Disabling wasm while keeping js enabled is a configuration i can't understand
- I hate proof of work code running on my machine for the benefit of someone else. It's like planting a crypto miner.
by randusername
0 subcomment
- I've seen posts by this author before and did not understand if the commentary characters were referential or a creation of the author. Turns out its the latter. I dismissed the underlined names as just styling, not hyperlinks.
https://xeiaso.net/characters/
- To avoid all those grotesque and absurd compilers and runtimes, more for those of computer languages with a ultra-complex syntax (c++ and similar), I now design "binary specifications" which I "design" and "validate" with RISC-V assembly coding.
Here, since any whatwg cartel web engine is an issue, the author should not bother.

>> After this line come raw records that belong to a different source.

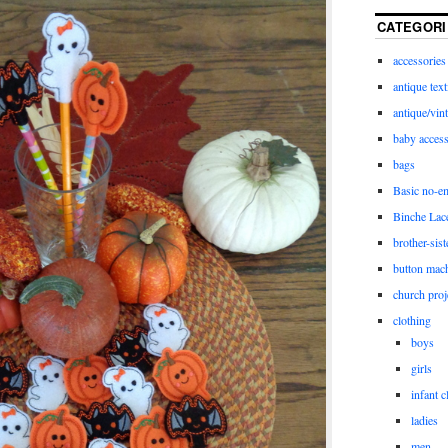
CATEGORI
accessories
antique text
antique/vint
baby access
bags
Basic no-e
Binche Lac
brother-sist
button mac
church proj
clothing
boys
girls
infant c
ladies
men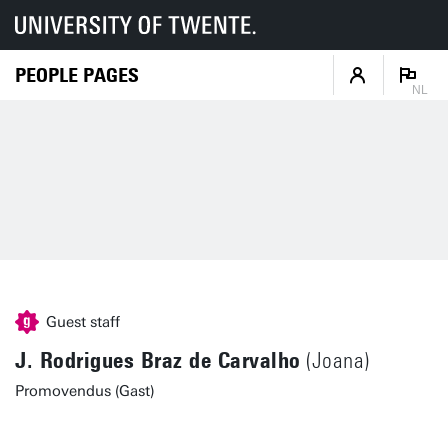
PEOPLE PAGES
NL
Guest staff
J. Rodrigues Braz de Carvalho
(Joana)
Promovendus (Gast)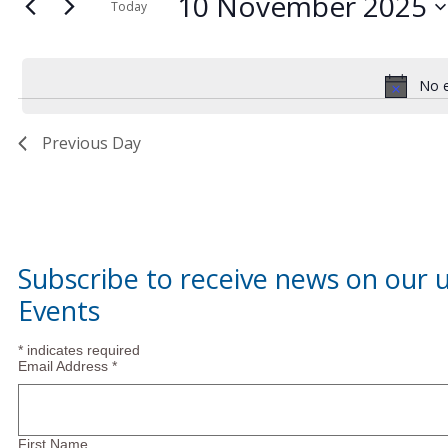
10
and
10 November 2025
for
Today
Events
Select
November
Views
by
date.
Keyword.
No e
2025
Navigation
Previous Day
Subscribe to receive news on our
Events
*
indicates required
Email Address
*
First Name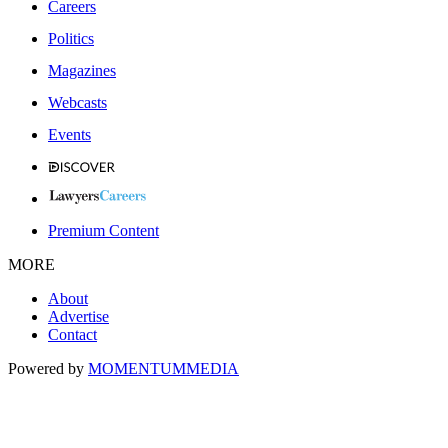
Careers
Politics
Magazines
Webcasts
Events
Premium Content
MORE
About
Advertise
Contact
Powered by
MOMENTUM
MEDIA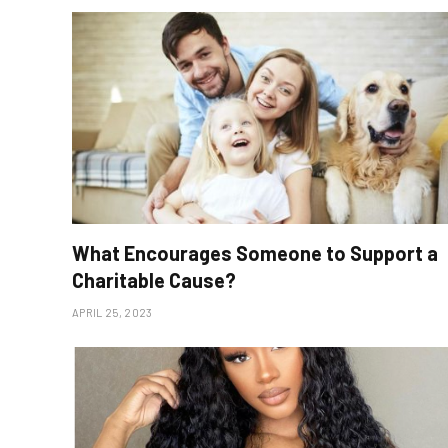
What Encourages Someone to Support a
Charitable Cause?
APRIL 25, 2023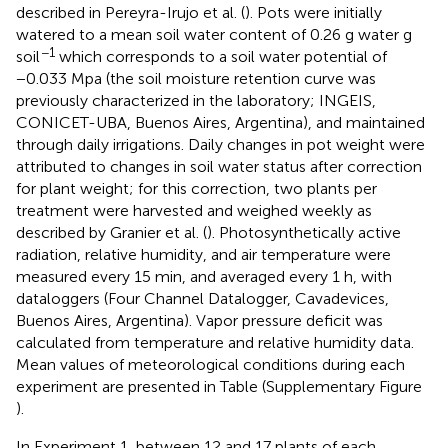
described in Pereyra-Irujo et al. (
). Pots were initially
watered to a mean soil water content of 0.26 g water g
−1
soil
which corresponds to a soil water potential of
−0.033 Mpa (the soil moisture retention curve was
previously characterized in the laboratory; INGEIS,
CONICET-UBA, Buenos Aires, Argentina), and maintained
through daily irrigations. Daily changes in pot weight were
attributed to changes in soil water status after correction
for plant weight; for this correction, two plants per
treatment were harvested and weighed weekly as
described by Granier et al. (
). Photosynthetically active
radiation, relative humidity, and air temperature were
measured every 15 min, and averaged every 1 h, with
dataloggers (Four Channel Datalogger, Cavadevices,
Buenos Aires, Argentina). Vapor pressure deficit was
calculated from temperature and relative humidity data.
Mean values of meteorological conditions during each
experiment are presented in Table
(Supplementary Figure
).
In Experiment 1, between 12 and 17 plants of each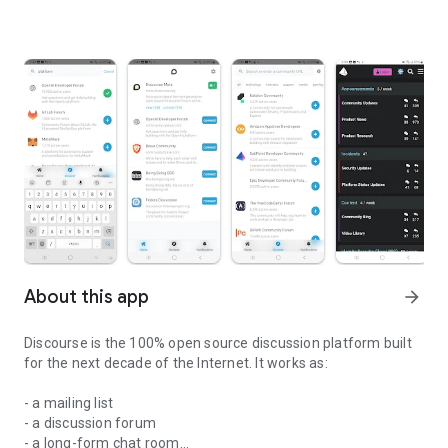
About this app
arrow_forward
Discourse is the 100% open source discussion platform built
for the next decade of the Internet. It works as:
- a mailing list
- a discussion forum
- a long-form chat room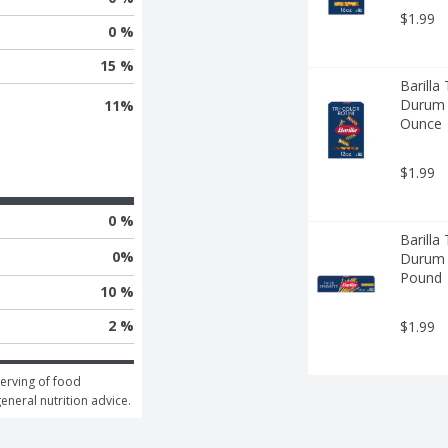
$1.99
0 %
15 %
Barilla
Durum W
11
%
Ounce
$1.99
0 %
Barilla
0
%
Durum W
Pound
10 %
2 %
$1.99
erving of food 
general nutrition advice.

- A better solution might be to use https://github.com/evanw/polywasm to run the original wasm in place.
by childintime
0 subcomment
- I hate compilers too, just because in theory they are the simplest type of program: transform one file into another. How is not be reproducible? You need to make an effort! Yet the author of this post has trouble getting a reproducible build. To me it sums up the utter insanity our industry is engaged in.
by ekjhgkejhgk
1 subcomments
- [flagged]
by mathisfun123
3 subcomments
- [flagged]
by 3dedb728-3f77
2 subcomments
- [flagged]
by charcircuit
1 subcomments
- As long as the program is equivalent there isn't an actual problem here. Requiring the output to always be the same is an arbitrary restriction.
If you want to have users trust that someone else hasn't modified it, then sign it with your identity.
by dyauspitr
7 subcomments
- LLMs should be trained on and directly output binary.